The geometry of the other faculties and facilities associated with university activities (library, sports center, and cafeteria) was also generated from the CAD plans provided by the university. These were extruded based on the number of floors, at 3.5 m per floor. However, detailed layouts for each room were not created due to time constraints. Clicking on one of the elements displays a pop-up window with the semantic information stored in its table. Figure 4A shows an example of the library, which has 770 seats and 6 group study rooms. The School of Computer Systems Engineering (S.C.S.E) has 2249 students; the School of Telecommunications and System Engineering (S.T.S.E.) has 2085 students; the School of Fashion Design of Madrid (S.F.D.M.) has 144 students; and the S.S.G.C.E has 246 students.
The total built area on the campus is 130,492 m2, of which 35% corresponds to the faculties; 20% to the research centers; 18% to the facilities; and the remaining 27% to the school and secondary school, which are represented in 2D. The entrance of each building is marked with point features, with an attribute indicating whether it is accessible to PRM.
Regarding the street network, it shows the roadway (with a total area of 22,809 m2), pavements (4975 m2), pedestrian crossings (21), bus stops (18, 16 of which are for urban buses and 2 are for interurban buses), parking spaces (995, 10 of which are for PRM, making up 1%), and entrances to the underground station (5) and the train station (2), with indications of accessibility. Additionally, streetlights (215), traffic signs (61), manhole covers (251, for lighting, telephony, electricity, irrigation, etc.), and drain covers (55) have been integrated. The large number of trees on the campus (2197), the green areas (48,258 m2), and the waste collection points (8) are also shown.
All these features are shown in Figure 4. In the foreground of the image (B), there are two bus stops (blue for urban buses and green for intercity buses). To their left, there is a dumpster. In the background, several underground and train station entrances can be seen, located about 700 m from the campus. The high density of trees is also visible in this image. Figure 4C shows the S.S.G.C.E., with rooms represented in different colors. Two red pins indicate the entrances, which include information on accessibility and a photo for better identification. Nearby, between the street and the pavements, there are four parking spaces for PRM. Figure 4D provides a closer view of a street with covers, traffic signs, and lamp posts.
Esri’s styles were used for feature symbolization. However, to highlight the bus stops, the underground and train station entrances, and the parking spaces for PRM, custom symbols were designed using 3D Builder software for Windows and exported for use in ArcGIS Pro as 3D Model Markers.
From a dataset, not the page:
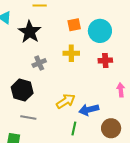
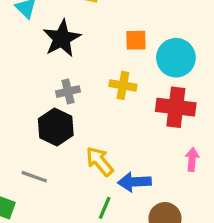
red cross: (105, 60) -> (176, 107), size x1.6
black hexagon: (22, 90) -> (56, 127), moved
yellow arrow: (66, 101) -> (100, 161), turned -108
3.2. Phase 2: Accesibility

The accessibility analysis indicates that the width of pavements and pedestrian crossings meet the conditions stipulated by the regulations (Table 1). However, the slope values of the pavements do not comply in some areas of the campus, which are crucial for PRM accessibility. One of the pavements with the steepest slope (Figure 5) is located on Mercator Street, where almost half of the campus parking spaces for PRM are concentrated. These paths would be impracticable for PRM, severely restricting their movement on the campus. It is important to note that neither of the two intercity bus stations are accessible for PRM. This has been confirmed through fieldwork and corroborated with official sources from the Municipal Transport Company (EMT) of Madrid, which manages these buses.
In the analysis of parking spaces for PRM, it was found that all spaces meet the required surface area according to the regulations. However, the ratio of PRM parking spaces to conventional ones, which should be one in every fifty, is significantly lower (0.61 in every 50). It is estimated that eight additional PRM parking spaces would be needed to comply with regulations.
Finally, with regard to building entrances, it has been observed that all buildings have at least one accessible entrance.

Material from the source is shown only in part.